Коковцева посетил Егорий Сазонов, наглость которого не поддаваларь описанию. Кандидат сомнительных прав, Сазонов в дни революции опубликовал фельетон Амфитеатрова на Романовых, а теперь, когда баррикады разобраны на дрова, он вступил в черную сотню… Сразу видно «принципиального» человека!
Устало вздохнув, министр сказал:
– Ах, это вы… Что у вас ко мне?
– Профессора Мигулин и Алексеенко (ну и я, конечно) просят вас утвердить устав Хлебного банка.
– Какого? – переспросил министр.
– Хлебного…
Владимир Николаевич заведомо знал, что никакого Хлебного банка не возникнет, но жуликам на хлеб всегда хватит и даже детям их останется, а банковские уставы продаются, как облигации.
Коковцев раскурил длинную сигару «Корона Британии».
– Я не верю, будто вы упрятали за решетку своего родного брата, как о вас говорят. Но я не верю и тому, что вы были другом повешенного Желябова… Простите за сентенцию: все-таки неприлично бывать в том доме, хозяина которого вы ругаете!
Сазонов засмеялся. Его еженедельник «Экономист» регулярно устраивал для Коковцева китайскую пытку: по капле, по капельке, не спеша, год за годом министру долбили череп, терроризируя его критикой. Ведь даже вселенский грех «винной монополии» сваливали на Коковцева, обвиняя его в спаивании водкой народа. Чувствительный к критике аристократ, дабы утихомирить живодерские наклонности плебея-издателя, субсидировал Сазонова дачею в его журнал прибыльных объявлений. Но Сазонов (к несчастью Коковцева!) имел глаза во много раз больше желудка, и сейчас он дал понять министру, что поезда в Царское Село ходят каждые полчаса. Сразу стало понятно развитие интриги: в Царском охотно принимают Распутина, который от царя и царицы едет ночевать на Кирочную – к Сазонову… После разговора, неприятного и тягостного, Коковцев вечером признался жене с брезгливостью:
– А меня стали шантажировать именем Распутина! Сазонов намекнул, что мою особу могут шлепнуть лопатой, но зато могут и оставить во здравии… могут даже сделать премьером!

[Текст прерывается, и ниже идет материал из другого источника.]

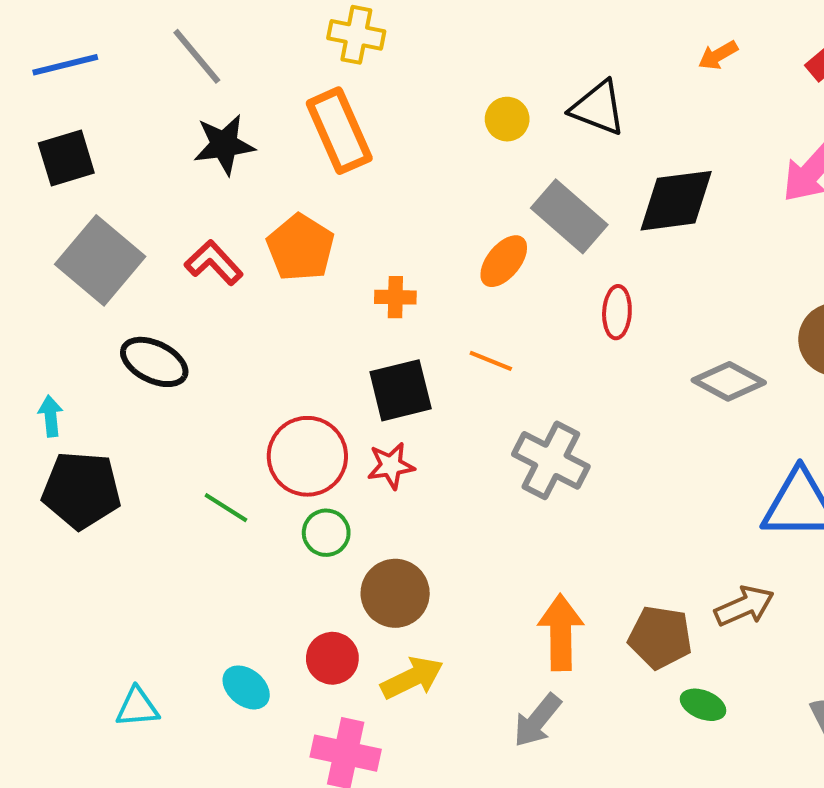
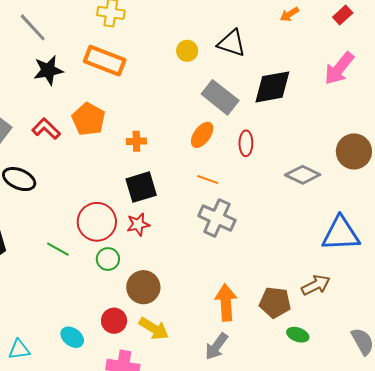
orange rectangle: (339, 131) -> (105, 61), turned -42
orange ellipse: (504, 261) -> (202, 135), moved
orange line: (491, 361) -> (208, 180), moved
yellow arrow: (412, 678) -> (154, 328), turned 60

Анна Федоровна Коковцева пришла в ужас:
– Володя, дай ты им! Дай… Пойми, что Столыпин тебе не опора. Это садовый георгин, хотя и пышный, но стебель его слабый, и он сразу надломится, когда на него облокотишься.
– Пусть георгин! Не опираться же на чертополох.
– Не связывайся с ними – дай!
– Но если я дам, тогда-то и буду связан…
Коковцев был человеком честным, и в обширную летопись грабежа русской казны он вошел как собака на сене: сама не ест и другим не позволяет. Но теперь Владимир Николаевич понимал, что, как бы он ни «трезорил» этот стог сена, распутинская шайка все равно сено по клочкам растащит… Утром он сказал жене:
– Придется мне утвердить устав Хлебного банка!
Позже он стороною выведал, что устав этого банка Сазонов продал на юге страны за четверть миллиона. Разбогатев, этот экономист тут же разлаял работу министерства финансов, куда опять и заявился, чтобы продолжить китайскую пытку… Свою дружбу с Распутиным он использовал на все корки! Теперь он, помимо журнала, хотел издавать еще и газету. Коковцев испытал состояние карася, который сидит на крючке, а его, бедного, прямо за губу тянут из родимой стихии на сковородку… Келейно он созвал на Мойке у себя директоров кредита, директоров госбанков, и сообща они постановили: дадим! Объявив между собой подписку, они вручили Сазонову сто тысяч на процветание его новой газеты…
Коковцев не сдержался и все-таки сказал:
– На этот раз вы залезли в мой карман!
– Извините, – отвечал Сазонов, забирая деньги…
Шарманщик завел под окнами министра нечто веселое:
Ах вы, сашки-канашки мои,
разменяйте мне бумажки мои,
а бумажечки все новенькие —
двадцатипятирублевенькие!
– Вот так и живем, – надрывно вздохнул Коковцев.
* * *
Газеты оповестили Россию, что старец Гриша вновь объявился в Царицыне, где затеял создание женского (!) монастыря, для которого уже подбирал штат – из молодых да красивых. Газеты сообщали, что устроитель монастыря «садится с женщинами на один стул, целуется, гладит их за лопатки (и не за лопатки), произнося фразы вроде следующей: „А не люблю я этой Х., уж больно толста, а ты куды как покрепче да круглее…“ Ясно, что монастырь обещал быть очень строгих правил! Между тем травля старца в печати продолжалась, и Гришка не спешил в столицу. Наконец он осознал, что испытывать терпение царицынских жителей далее нежелательно, и стал собираться в дорогу. На вокзале его провожала толпа, одни бабы молились на Распутина, а другие плевались в него – все как положено! С площадки вагона Гришка стал говорить речь, „но речь его, – писал Илиодор, – была такая путаная, что даже я ничего не понял“. После Распутина выступил с речью один пьяный абориген – и тоже никто ничего не понял. Илиодор решил вмешаться, «но Григорий сделал в мою сторону жест рукою, как генерал солдату, когда солдат что-либо невпопад скажет, и в духе придворного этикета он промолвил пьяному:
– Продолжайте, пожалуйста. Продолжайте…».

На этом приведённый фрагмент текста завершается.